Task 3: Predict Patient Health Categories 

1. For the first step of preprocessing the dataset, I imported beneficial libraries for this task and also assigned df as the variable that holds the dataset.

In [None]:
import pandas as pd   # This import will be used for data manipulation
import numpy as np   # This import will be used for working with arrays
import seaborn as sns   # This import will be used for data visualisation and dataset loading 
import matplotlib.pyplot as plt   # This import will be used for plotting
from sklearn.model_selection import train_test_split   # This import will be used for splittig data into train and test sets 
from sklearn.preprocessing import StandardScaler   # This import will be used for Scaling Features  

df1 = pd.read_csv("test_data.csv")   # Loads the dataset into the variable df1
df = df1.drop("vitals_blood_pressure", axis = 1)   # Due to blood pressure being displayed as systolic/diastolic this would alter the 
print("Dataset preview:\n", df.head())   # Displays the first few rows of th dataset

2. To be able to view some important statistics of the dataset, I used .info and .describe to be able to analyse the dataset.

In [None]:
# This will allow to view the basic information about the dataset
print(df.info())   # Output: this will show the column names, data types, non-null counts and so on 

# We need to now also view the statistical summary of numrical columns 
print(df.describe())   # This wil output thingd such as the mean, std, min, 25%, 50%, 75%, max for numerical columns 

3. To be able to use numerical data only, any string data needs to be encoded first - in this case the sleep_quality column.  

In [None]:
# As the dataset contains string variables, I will encode sleep quality to integers
df['sleep_quality'] = df['sleep_quality'].map({'poor':0, 'fair':1, 'good':2, 'excellent':3})   # This will map 'sleep_quality' to 0, 1, 2 and 3 for poor, fair, good and excellent 

print(df)

4. For heart rate and temperature, below I calculated a mean to replace the list of values to be able to utilise the data better.
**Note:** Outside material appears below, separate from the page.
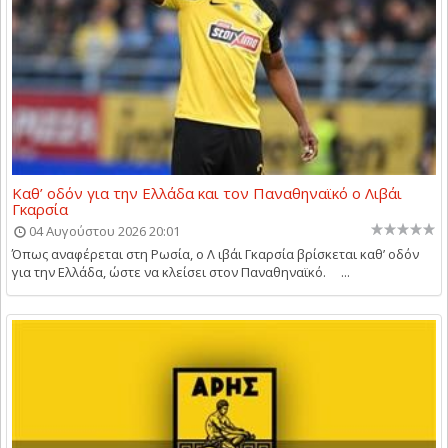
Καθ’ οδόν για την Ελλάδα και τον Παναθηναϊκό ο Λιβάι
Γκαρσία
04 Αυγούστου 2026 20:01
Όπως αναφέρεται στη Ρωσία, ο Λ ιβάι Γκαρσία βρίσκεται καθ’ οδόν
για την Ελλάδα, ώστε να κλείσει στον Παναθηναϊκό. ...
First I had to replace the '|' symbol then work out the mean.

In [None]:

def seperate_string(val):   # Function to seperate the string and remove the '|' from the data points 
    try:
        return np.mean([float(x) for x in val.split('|')])
    except Exception as e:
        return np.nan

df['vitals_heart_rate'] = df['vitals_heart_rate'].apply(seperate_string)   # Replaces multiple data in the data point with the mean vital heart rate
df['vitals_temperature'] = df['vitals_temperature'].apply(seperate_string)   # Replaces multiple data in the data point with the mean vital temperature

print("\nData with mean:")

print(df.head())

5. Now the data has only numerical values and has one value for each datapoint, the next step was to label the data based on thresholds. The three labels are:
 - Good: Stable vitals, adequate sleep, and healthy activity
 - Moderate: Minor deviations in health indicators
 - Poor: Significant abnormalities, insufficient sleep, or low activity

Based on these labels, I created a point style system, to be able to accurately label each row of the data. 

In [None]:
def label_health(row):
    points = 0
    if row['vitals_heart_rate'] <= 70:   # if statement for heart rate to check health level 
        points += 2                        # Less than 70 means good health
    elif row['vitals_heart_rate'] <= 75:
        points += 1                        # Moderate health

    if row['sleep_quality'] >= 2:   # if statement for sleep quality to check health level
        points += 2                    # Quality of 2 or 3 (good or excellent) good health 
    elif row['sleep_quality'] == 1:
        points += 1                          # Moderate health

    if row['sleep_interruptions'] == 0:   # if statement for sleep interruptions to check health level
        points += 2                          # No sleep interruptions good health
    elif row['sleep_interruptions'] == 1:
        points += 1                          # Moderate health
    elif row['sleep_interruptions'] == 2:
        points += 1

    if row['activity_steps'] >= 6000:   # if statement for activity steps to check health level
        points += 2                        # More than 6000 steps good health
    elif row['activity_steps'] >= 4000:
        points += 1                        # Moderate health

    if points >= 8:
        return 2    # Good health level
    elif points >= 5:
        return 1   # Moderate health level
    else:
        return 0   # Poor health level 
    
df['health_label'] = df.apply(label_health, axis=1)
print(df.head())

6. To be able to prepare the data for machine learning models, I scaled features to be able to reduce abnormalities. 

In [None]:
# Initialise scaler 
scaler = StandardScaler()

# Scale the following columns to achieve better accuracy when training models. 
df[['vitals_heart_rate', 'vitals_temperature','sleep_duration_hours', 'sleep_interruptions', 'activity_steps','activity_active_minutes', 'activity_sedentary_hours', 'nutrition_calories', 'nutrition_water_oz', 'nutrition_macros_carbs_g', 'nutrition_macros_protein_g', 'nutrition_macros_fat_g']] = scaler.fit_transform(df[['vitals_heart_rate', 'vitals_temperature', 'sleep_duration_hours', 'sleep_interruptions', 'activity_steps', 
    'activity_active_minutes', 'activity_sedentary_hours', 'nutrition_calories', 'nutrition_water_oz', 'nutrition_macros_carbs_g', 'nutrition_macros_protein_g', 'nutrition_macros_fat_g']])

print(df)

7. Next was to set the data into training and testing sets to move onto training a classification model.

In [None]:
# The data is split into features (X) and targets (y)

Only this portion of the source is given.